Copy out the records that appear below, exactly as each one reads.

━━━━━ Exercise input ━━━━━

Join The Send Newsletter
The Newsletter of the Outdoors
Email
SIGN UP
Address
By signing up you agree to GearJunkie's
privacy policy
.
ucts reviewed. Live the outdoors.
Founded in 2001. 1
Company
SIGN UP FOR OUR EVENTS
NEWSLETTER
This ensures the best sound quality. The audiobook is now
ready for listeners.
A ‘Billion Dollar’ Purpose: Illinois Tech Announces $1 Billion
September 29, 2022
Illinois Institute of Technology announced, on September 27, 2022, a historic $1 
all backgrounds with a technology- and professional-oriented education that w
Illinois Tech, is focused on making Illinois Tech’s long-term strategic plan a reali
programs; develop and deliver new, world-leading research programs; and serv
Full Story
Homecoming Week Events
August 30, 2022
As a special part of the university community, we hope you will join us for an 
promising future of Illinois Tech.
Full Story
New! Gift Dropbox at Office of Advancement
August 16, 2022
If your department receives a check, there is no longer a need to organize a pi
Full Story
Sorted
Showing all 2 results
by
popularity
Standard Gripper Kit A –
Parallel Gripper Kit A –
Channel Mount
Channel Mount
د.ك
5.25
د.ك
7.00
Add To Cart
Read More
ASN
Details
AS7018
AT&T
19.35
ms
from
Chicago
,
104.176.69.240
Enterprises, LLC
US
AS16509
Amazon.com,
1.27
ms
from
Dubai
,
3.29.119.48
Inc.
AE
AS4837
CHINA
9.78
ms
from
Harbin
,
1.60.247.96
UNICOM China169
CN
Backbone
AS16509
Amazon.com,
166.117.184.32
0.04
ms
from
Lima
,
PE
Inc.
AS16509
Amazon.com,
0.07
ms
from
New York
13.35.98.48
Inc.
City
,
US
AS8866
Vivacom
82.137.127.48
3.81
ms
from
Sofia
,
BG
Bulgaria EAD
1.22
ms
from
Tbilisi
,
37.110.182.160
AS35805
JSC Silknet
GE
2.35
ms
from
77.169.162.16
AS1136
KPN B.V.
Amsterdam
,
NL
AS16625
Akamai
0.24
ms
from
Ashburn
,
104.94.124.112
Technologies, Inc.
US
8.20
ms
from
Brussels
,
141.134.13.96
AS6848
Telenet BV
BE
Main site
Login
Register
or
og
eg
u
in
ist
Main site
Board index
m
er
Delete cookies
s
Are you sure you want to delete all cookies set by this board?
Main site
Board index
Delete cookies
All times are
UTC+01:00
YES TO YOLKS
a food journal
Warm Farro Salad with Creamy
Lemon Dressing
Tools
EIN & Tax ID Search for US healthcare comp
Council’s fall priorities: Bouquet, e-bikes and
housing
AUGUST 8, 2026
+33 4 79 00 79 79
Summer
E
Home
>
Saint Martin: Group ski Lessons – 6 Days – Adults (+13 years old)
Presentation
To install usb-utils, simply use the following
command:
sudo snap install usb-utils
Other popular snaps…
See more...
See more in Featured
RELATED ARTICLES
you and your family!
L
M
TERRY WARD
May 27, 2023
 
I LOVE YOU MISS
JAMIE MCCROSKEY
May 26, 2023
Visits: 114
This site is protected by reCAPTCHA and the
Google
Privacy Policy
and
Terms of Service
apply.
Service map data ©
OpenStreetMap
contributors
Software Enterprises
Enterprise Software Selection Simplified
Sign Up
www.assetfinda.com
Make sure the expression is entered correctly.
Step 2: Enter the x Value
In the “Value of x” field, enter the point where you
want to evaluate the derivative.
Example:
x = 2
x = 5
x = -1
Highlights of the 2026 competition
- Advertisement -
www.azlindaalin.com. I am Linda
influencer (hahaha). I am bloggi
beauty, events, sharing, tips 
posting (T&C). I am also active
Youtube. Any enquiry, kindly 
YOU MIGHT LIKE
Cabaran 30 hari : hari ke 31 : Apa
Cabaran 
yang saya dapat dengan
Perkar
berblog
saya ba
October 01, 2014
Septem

━━━━━

→ Written reply:
Join The Send Newsletter
The Newsletter of the Outdoors
Email
SIGN UP
Address
By signing up you agree to GearJunkie's
privacy policy
.
ucts reviewed. Live the outdoors.
Founded in 2001. 1
Company
SIGN UP FOR OUR EVENTS
NEWSLETTER
This ensures the best sound quality. The audiobook is now
ready for listeners.
A ‘Billion Dollar’ Purpose: Illinois Tech Announces $1 Billion
September 29, 2022
Illinois Institute of Technology announced, on September 27, 2022, a historic $1 
all backgrounds with a technology- and professional-oriented education that w
Illinois Tech, is focused on making Illinois Tech’s long-term strategic plan a reali
programs; develop and deliver new, world-leading research programs; and serv
Full Story
Homecoming Week Events
August 30, 2022
As a special part of the university community, we hope you will join us for an 
promising future of Illinois Tech.
Full Story
New! Gift Dropbox at Office of Advancement
August 16, 2022
If your department receives a check, there is no longer a need to organize a pi
Full Story
Sorted
Showing all 2 results
by
popularity
Standard Gripper Kit A –
Parallel Gripper Kit A –
Channel Mount
Channel Mount
د.ك
5.25
د.ك
7.00
Add To Cart
Read More
ASN
Details
AS7018
AT&T
19.35
ms
from
Chicago
,
104.176.69.240
Enterprises, LLC
US
AS16509
Amazon.com,
1.27
ms
from
Dubai
,
3.29.119.48
Inc.
AE
AS4837
CHINA
9.78
ms
from
Harbin
,
1.60.247.96
UNICOM China169
CN
Backbone
AS16509
Amazon.com,
166.117.184.32
0.04
ms
from
Lima
,
PE
Inc.
AS16509
Amazon.com,
0.07
ms
from
New York
13.35.98.48
Inc.
City
,
US
AS8866
Vivacom
82.137.127.48
3.81
ms
from
Sofia
,
BG
Bulgaria EAD
1.22
ms
from
Tbilisi
,
37.110.182.160
AS35805
JSC Silknet
GE
2.35
ms
from
77.169.162.16
AS1136
KPN B.V.
Amsterdam
,
NL
AS16625
Akamai
0.24
ms
from
Ashburn
,
104.94.124.112
Technologies, Inc.
US
8.20
ms
from
Brussels
,
141.134.13.96
AS6848
Telenet BV
BE
Main site
Login
Register
or
og
eg
u
in
ist
Main site
Board index
m
er
Delete cookies
s
Are you sure you want to delete all cookies set by this board?
Main site
Board index
Delete cookies
All times are
UTC+01:00
YES TO YOLKS
a food journal
Warm Farro Salad with Creamy
Lemon Dressing
Tools
EIN & Tax ID Search for US healthcare comp
Council’s fall priorities: Bouquet, e-bikes and
housing
AUGUST 8, 2026
+33 4 79 00 79 79
Summer
E
Home
>
Saint Martin: Group ski Lessons – 6 Days – Adults (+13 years old)
Presentation
To install usb-utils, simply use the following
command:
sudo snap install usb-utils
Other popular snaps…
See more...
See more in Featured
RELATED ARTICLES
you and your family!
L
M
TERRY WARD
May 27, 2023
 
I LOVE YOU MISS
JAMIE MCCROSKEY
May 26, 2023
Visits: 114
This site is protected by reCAPTCHA and the
Google
Privacy Policy
and
Terms of Service
apply.
Service map data ©
OpenStreetMap
contributors
Software Enterprises
Enterprise Software Selection Simplified
Sign Up
www.assetfinda.com
Make sure the expression is entered correctly.
Step 2: Enter the x Value
In the “Value of x” field, enter the point where you
want to evaluate the derivative.
Example:
x = 2
x = 5
x = -1
Highlights of the 2026 competition
- Advertisement -
www.azlindaalin.com. I am Linda
influencer (hahaha). I am bloggi
beauty, events, sharing, tips 
posting (T&C). I am also active
Youtube. Any enquiry, kindly 
YOU MIGHT LIKE
Cabaran 30 hari : hari ke 31 : Apa
Cabaran 
yang saya dapat dengan
Perkar
berblog
saya ba
October 01, 2014
Septem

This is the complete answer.